Tribunal Administratif de Toulon — Décision N° TA83-2102800

jeudi 21 mars 2024

JuridictionTribunal Administratif de Toulon
SectionTribunal Administratif de Toulon
N° DossierTA83-2102800
TypeDécision
RecoursPlein contentieux
PublicationC
Formation3ème chambre
Avocat requérantMAILLIET WOZNIAK

Texte intégral

Vu la procédure suivante :

Par une requête, enregistrée 13 octobre 2021, le syndicat des copropriétaires de l'immeuble " le Palais de la Rade ", représenté par Me Mailliet-Wozniak, demande au tribunal :

1°) de condamner l'Etat à lui verser la somme totale de 128 664,25 euros, en réparation des dommages apparus sur leur immeuble à la suite des festivités organisées le 1er juin 2014 pour célébrer les victoires du Rugby club toulonnais ;

2°) de mettre à la charge de l'Etat la somme de 4 500 euros sur le fondement de l'article L. 761-1 du code de justice administrative.

Il soutient que :

- la responsabilité sans faute de l'Etat doit être engagée sur le fondement de l'article L. 211-10 du code de sécurité intérieure, dès lors que les dommages causés à la structure de l'immeuble " le Palais de la Rade " sont la conséquence directe des festivités organisées le 1er juin 2014, à l'occasion desquelles un attroupement d'individus s'est séparé du cortège pour pénétrer illégalement au sein de l'immeuble " le Palais de la Rade " et se positionner sur les coursives ;

- la commune de Toulon l'a indemnisé des travaux de réparation de la serrure de la porte d'entrée, ce qui démontre une reconnaissance de responsabilité de la part de l'Etat ;

- à titre subsidiaire, la responsabilité pour faute lourde de l'Etat doit être retenue, pour carence de ce dernier dans l'exercice de ses pouvoirs de police ;

- il doit être indemnisé du coût des travaux de reprise et de celui de la location des étais depuis 2014.
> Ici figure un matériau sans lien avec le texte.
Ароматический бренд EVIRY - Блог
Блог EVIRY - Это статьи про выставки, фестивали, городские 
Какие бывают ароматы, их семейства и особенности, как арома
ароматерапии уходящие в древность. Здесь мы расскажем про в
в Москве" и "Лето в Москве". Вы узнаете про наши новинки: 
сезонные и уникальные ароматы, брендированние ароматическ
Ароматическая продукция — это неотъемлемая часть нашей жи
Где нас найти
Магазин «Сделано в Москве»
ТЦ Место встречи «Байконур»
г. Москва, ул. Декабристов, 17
Par un mémoire en défense, enregistré le 30 janvier 2023, le préfet du Var conclut au rejet de la requête.

Il soutient que les moyens invoqués ne sont pas fondés.

Vu :

- les autres pièces du dossier ;

- le rapport de l'expertise ordonnée en référé, déposé le 17 octobre 2019 ;

- l'ordonnance du 13 décembre 2019 par laquelle le magistrat désigné par le président du tribunal a liquidé et taxé les frais de l'expertise réalisée par M. A.

Vu :

- le code pénal ;

- le code de la sécurité intérieure ;

- le code de justice administrative.

Les parties ont été régulièrement averties du jour de l'audience.
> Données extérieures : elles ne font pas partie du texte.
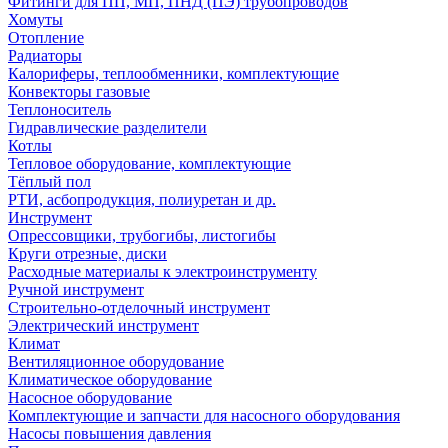
Фитинги для ПП, МП, ПНД (ПЭ) трубопроводов
Хомуты
Отопление
Радиаторы
Калориферы, теплообменники, комплектующие
Конвекторы газовые
Теплоноситель
Гидравлические разделители
Котлы
Тепловое оборудование, комплектующие
Тёплый пол
РТИ, асбопродукция, полиуретан и др.
Инструмент
Опрессовщики, трубогибы, листогибы
Круги отрезные, диски
Расходные материалы к электроинструменту
Ручной инструмент
Строительно-отделочный инструмент
Электрический инструмент
Климат
Вентиляционное оборудование
Климатическое оборудование
Насосное оборудование
Комплектующие и запчасти для насосного оборудования
Насосы повышения давления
Ont été entendus au cours de l'audience publique :

- le rapport de Mme Montalieu, rapporteure,

- les conclusions de M. Kiecken, rapporteur public,

- et les observations de Me Mailliet-Wozniak, avocate du syndicat requérant ;

- le préfet du var n'étant ni présent ni représenté.

Considérant ce qui suit :

1. Le 1er juin 2014, la commune de Toulon a organisé des festivités pour célébrer les victoires du Rugby club toulonnais. Pour assurer la sécurisation de cet évènement, les renforts d'une unité de force mobile et d'un escadron de gendarmerie ont été déployés. Afin d'assister à la présentation des trophées depuis le balcon de l'hôtel de ville, de nombreux supporters se sont positionnés sur les coursives extérieures de l'immeuble " le Palais de la Rade ", situé 224 avenue de la République. Par un courrier du 31 mai 2018, le syndicat des copropriétaires de cet immeuble a adressé au préfet du Var une demande d'indemnisation des dommages causés à celui-ci lors de cet évènement. Par une décision du 28 juin 2018, le préfet du Var a rejeté sa demande. Par une ordonnance du 25 février 2019, le président du tribunal, juge des référés, a désigné M. A, ingénieur, en qualité d'expert. L'expert a rendu son rapport le 17 octobre 2019.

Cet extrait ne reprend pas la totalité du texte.